An important influence is the presence to the north of the great continental land mass of the United States and Canada. This area becomes very cold in winter particularly when cold air sweeps down from the Canadian Arctic, but also very warm in summer. Northern Mexico shares in these extreme temperature conditions. In winter, cold waves ('northers') can bring near-freezing conditions for a few days to the east coast as far south as Tampico. Snow has fallen at Tampico, which is within the tropics. The west coast is protected from such cold waves by the mountains and plateaux of central Mexico.

As in other South and Central American countries, the climatic zones are described on the basis of altitude: tierra caliente (below 2,000 feet); tierra templada (2,000-6,000 feet); tierra fria (above 6,000 feet). Only a very narrow coastal belt on the Pacific coast falls into the tierra caliente category, but there is a more extensive area on the Caribbean shore, including the whole Yucatan peninsula. The largest part of Mexico falls into the other two categories.
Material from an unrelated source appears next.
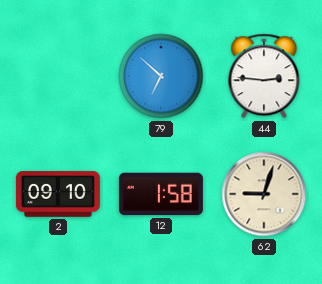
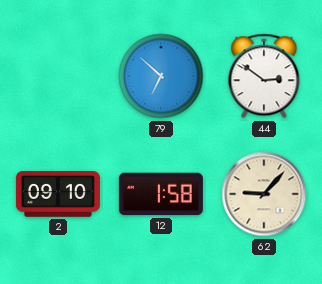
44: 2:46 -> 2:51
62: 9:03 -> 9:07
In most of the terra fria, frost is frequent at night in winter and snow can occur anywhere, but only lies above 1,000-12,000 feet.

The rainy season over the whole country is the period of high sun from May to October, and the wettest part of the country is the lowland on the Caribbean coast. Annual rainfall in these parts is between 1,000 and 1,500 mm, but some places in northern Yucatan get less than 500 mm. The more northern shores of the Pacific and Gulf of California receive less than 250 mm per year, but this increases southwards to between 1,000 and 1,500 mm. Where the coast is backed by high mountains rainfall is heaviest.

Most of Mexico has sunny weather for a large part of the year. The cloudiest regions are the wetter parts of the east coast and the northern part of the Pacific coast where fog and low cloud are formed over the cold ocean current. The drier regions of the interior and much of the tierra templada have high sunshine amounts - as much as eight hours a day in the drier months.

In some parts of the southern lowlands, the combination of heat and humidity can be rather uncomfortable during the wet season, but otherwise most of Mexico has a healthy and reasonably pleasant climate for most of the year.

At the altitude of Mexico City and above, visitors may take a few days to adjust to the lower atmospheric pressure as sudden exertion can lead to breathlessness. On the higher parts of the plateau the sun may at times feel very powerful by day, followed by a rapid drop of temperature at night.

Both the west and east coasts of Mexico are occasionally affected by tropical storms which develop in the Pacific or the Caribbean and bring two or three days of heavy rain. These are most likely to occur in the months August to October. Very few of these reach the strength of fully developed hurricanes, but if they do, the east-coast districts are more liable to severe damage.